Figure 1. Cylinder rolling on a plane inclined at angle θ from the horizontal. Inner and outer radius are labeled.

Physics of Rolling Cylinder

The cylinder is accelerated angularly by application of a force, F, at the point of contact on the plane. The force results in a torque, T, about the center of mass of the cylinder. The torque is defined as:

$T = r \times F$

(1.1)

where r is the radius of the cylinder and the x symbol denotes cross product.

Since the mass rolls without slipping, its center of mass moves at speed

$v = ω r$

(1.2)

where ω is the angular rate of rotation (radians sec^-1).
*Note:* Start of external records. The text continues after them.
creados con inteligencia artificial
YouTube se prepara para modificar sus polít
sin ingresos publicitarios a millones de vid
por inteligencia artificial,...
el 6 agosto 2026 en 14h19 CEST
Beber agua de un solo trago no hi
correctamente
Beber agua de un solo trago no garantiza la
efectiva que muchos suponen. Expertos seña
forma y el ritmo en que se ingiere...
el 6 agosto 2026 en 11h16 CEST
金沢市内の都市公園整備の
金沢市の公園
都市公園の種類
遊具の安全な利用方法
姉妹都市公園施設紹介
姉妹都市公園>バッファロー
The cylinder center of mass (its axis) is accelerated at the rate:

$\frac{d v}{d t} = \dot{ω} r$

(1.3)

where the dot over the ω denotes time derivative.
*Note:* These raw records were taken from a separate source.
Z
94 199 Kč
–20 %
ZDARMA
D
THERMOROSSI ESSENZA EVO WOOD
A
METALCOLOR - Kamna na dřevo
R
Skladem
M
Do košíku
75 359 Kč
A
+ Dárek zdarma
Even if there were no center of mass motion, all of the masses in the cylinder also have to be accelerated and rotate at ω. The inertia (i.e. resistance to rotation) of these depend on their radial location. The relation between rotational acceleration and applied torque obeys the following equation:

$I \dot{ω} = | r \times F |$

(1.4)

where the angular moment of inertial, I, is defined as (see Appendix below):

$I = \int_{R_{I}}^{R_{O}} r^{2} d m (r)$

(1.5)

where R_I, R_O are the inner and outer radius and dm(r) is the incremental mass at radius r. For a cylinder dm(r) is defined as

$d m (r) = 2 π L ρ r d r$

(1.6)

where ρ is the mass per unit volume and L is the axial length of the cylinder.
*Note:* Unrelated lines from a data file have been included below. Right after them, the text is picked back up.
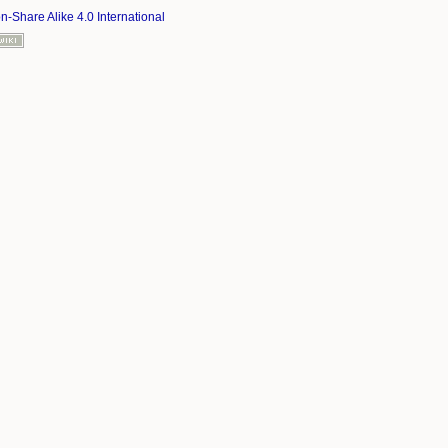
on-Share Alike 4.0 International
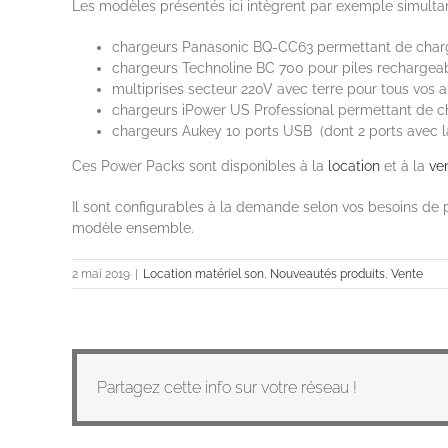
Les modèles présentés ici intègrent par exemple simulta
chargeurs Panasonic BQ-CC63 permettant de charger
chargeurs Technoline BC 700 pour piles rechargeab
multiprises secteur 220V avec terre pour tous vos a
chargeurs iPower US Professional permettant de ch
chargeurs Aukey 10 ports USB (dont 2 ports avec la
Ces Power Packs sont disponibles à la
location
et à la
ve
Il sont configurables à la demande selon vos besoins de 
modèle ensemble.
2 mai 2019
|
Location matériel son
,
Nouveautés produits
,
Vente
Partagez cette info sur votre réseau !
Inserting equation (1.6) into equation (1.5) and integrating over r we obtain:

$I = \frac{2 π}{4} ρ L (R_{O}^{4} - R_{I}^{4})$

(1.7)

By performing a similar integral we obtain the total mass of the cylinder:

$M = \int_{R_{I}}^{R_{O}} d m (r) = 2 π L ρ \int_{R_{I}}^{R_{O}} r d r = \frac{2 π}{2} L ρ (R_{O}^{2} - R_{I}^{2})$

(1.8)

Dividing equation (1.7) by equation (1.8) we obtain the simplified result:

$I = \frac{M}{2} (R_{O}^{2} + R_{I}^{2})$

(1.9)

It should be noted that equation (1.9) is valid only for cases where the density, ρ, remains constant between R_I and R_O. Note that I can vary from MR_O²/2 (solid cylinder) to MR_O² (hoop) as r_I varies from 0 to r_O.

In addition to the angular inertia, we have to include the inertia associated with the center of mass's motion. That component is

$I_{C M} = M r_{O}^{2}$

(1.10)

Then the total inertial moment is:

$I_{t o t a l} = \frac{M}{2} (3 r_{O}^{2} + r_{I}^{2})$

(1.11)

Note that I_total can vary from 3MR_O²/2 (solid cylinder) to 2MR_O² (hoop) as r_I varies from 0 to r_O.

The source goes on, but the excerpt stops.